= Albert A. Booth =

American politician

Albert Anson Booth (October 17, 1850 – June 7, 1914) was an American pioneer and early settler and county official in Barnes County, North Dakota in the U.S. state of North Dakota. He helped found Edna Township in Barnes County and served on its township board and as a county commissioner.

==Early life==
Albert Booth was born in Waukau, Wisconsin, October 17, 1850, to Elliot and Phercelia (Fitch) Booth. His father was a miner during the Gold Rush of 1849. As a child, the family moved to Syracuse, New York, where he lived until 1869. After returning to Wisconsin, he took up residence in Fond du Lac, Wisconsin where he worked as a machinist and logger for the Hamilton Finley Lumber Company. His father died in Stockton, California, in 1885, and his mother died in Fond du Lac in 1876.
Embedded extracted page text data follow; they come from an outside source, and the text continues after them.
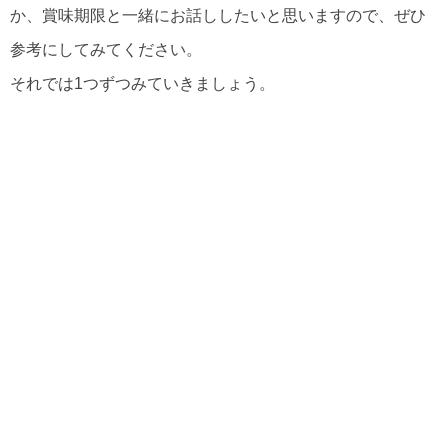
か、賞味期限と一緒にお話ししたいと思いますので、ぜひ
参考にしてみてください。
それでは1つずつみていきましょう。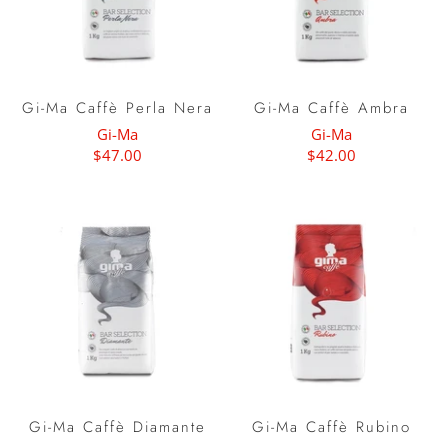
Gi-Ma Caffè Perla Nera
Gi-Ma Caffè Ambra
Gi-Ma
Gi-Ma
$47.00
$42.00
Gi-Ma Caffè Diamante
Gi-Ma Caffè Rubino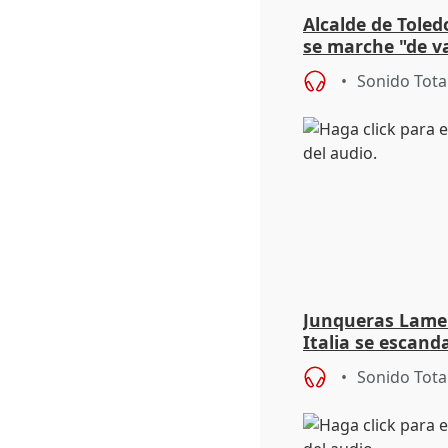
Alcalde de Toled
se marche "de v
de la crisis migr
Sonido Tota
Junqueras Lame
Italia se escanda
migratoria
Sonido Tota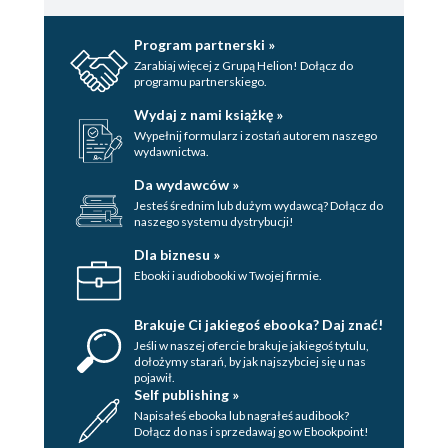
Program partnerski »
Zarabiaj więcej z Grupą Helion! Dołącz do
programu partnerskiego.
Wydaj z nami książkę »
Wypełnij formularz i zostań autorem naszego
wydawnictwa.
Da wydawców »
Jesteś średnim lub dużym wydawcą? Dołącz do
naszego systemu dystrybucji!
Dla biznesu »
Ebooki i audiobooki w Twojej firmie.
Brakuje Ci jakiegoś ebooka? Daj znać!
Jeśli w naszej ofercie brakuje jakiegoś tytulu,
dołożymy starań, by jak najszybciej się u nas
pojawił.
Self publishing »
Napisałeś ebooka lub nagrałeś audibook?
Dołącz do nas i sprzedawaj go w Ebookpoint!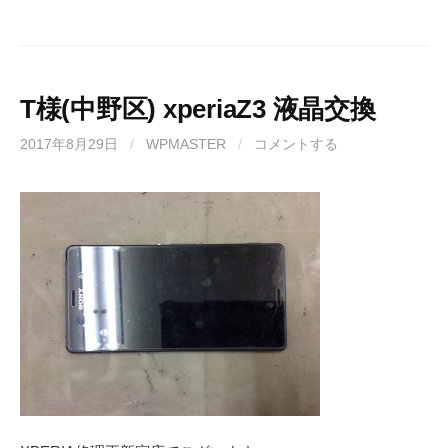
T様(中野区) xperiaZ3 液晶交換
2017年8月29日
/
WPMASTER
/
コメントする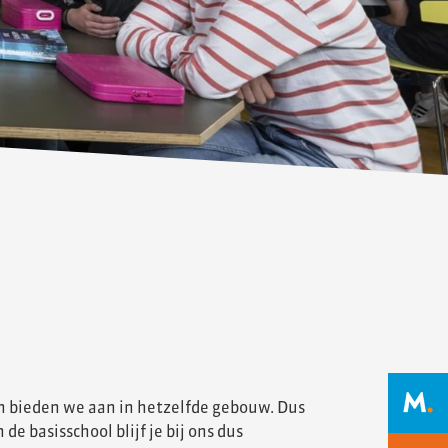
en bieden we aan in hetzelfde gebouw. Dus
de basisschool blijf je bij ons dus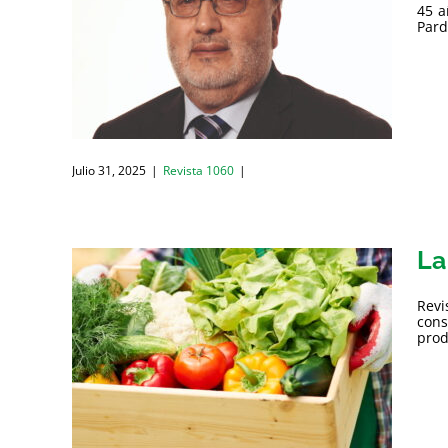
45 a
Pard
Julio 31, 2025
|
Revista 1060
|
La
Revi
cons
prod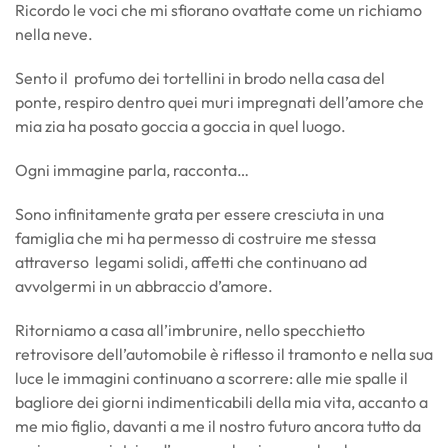
Ricordo le voci che mi sfiorano ovattate come un richiamo
nella neve.
Sento il profumo dei tortellini in brodo nella casa del
ponte, respiro dentro quei muri impregnati dell’amore che
mia zia ha posato goccia a goccia in quel luogo.
Ogni immagine parla, racconta…
Sono infinitamente grata per essere cresciuta in una
famiglia che mi ha permesso di costruire me stessa
attraverso legami solidi, affetti che continuano ad
avvolgermi in un abbraccio d’amore.
Ritorniamo a casa all’imbrunire, nello specchietto
retrovisore dell’automobile è riflesso il tramonto e nella sua
luce le immagini continuano a scorrere: alle mie spalle il
bagliore dei giorni indimenticabili della mia vita, accanto a
me mio figlio, davanti a me il nostro futuro ancora tutto da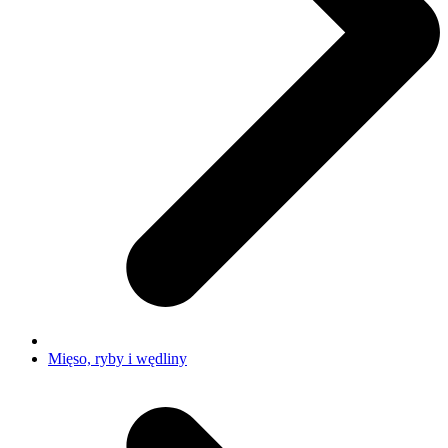
Mięso, ryby i wędliny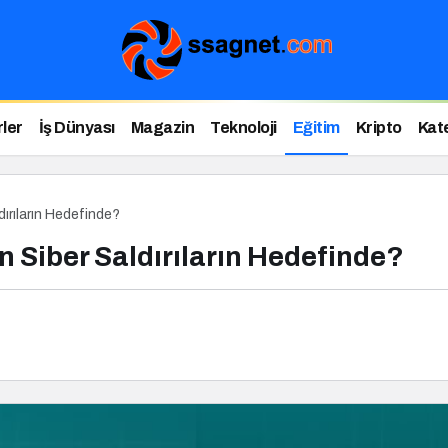
ler
İş Dünyası
Magazin
Teknoloji
Eğitim
Kripto
Kat
dırıların Hedefinde?
n Siber Saldırıların Hedefinde?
Booth was a member of the Masons, the Independent Order of Odd Fellows, and the Ancient Order of United Workmen.

==North Dakota==
Albert Booth moved to Barnes County on May 24, 1879, where he established a homestead in Section 24 of Township 142N, R60W. Even though it was far from the nearest railroad, he established a successful stock farm where he raised registered shorthorn cattle.

He married Eliza Carter of New York in Waupun, Wisconsin on December 17, 1879. They had eight children: Edna, Alice, Elizabeth, Leila, twins Albert and Blanche, Frank, and Roy. Edna (born 1881) was the first white child born in the township, and it was after her that Edna Township is named. Booth also established a rural post office out of his home on July 25, 1882, also originally named Edna, but ultimately named Booth. The post office was discontinued on November 14, 1884.

Booth, a Republican, was not particularly active in politics, but did serve both as a county commissioner and chairman of the township board of supervisors. He died in 1914 in Cass County, North Dakota.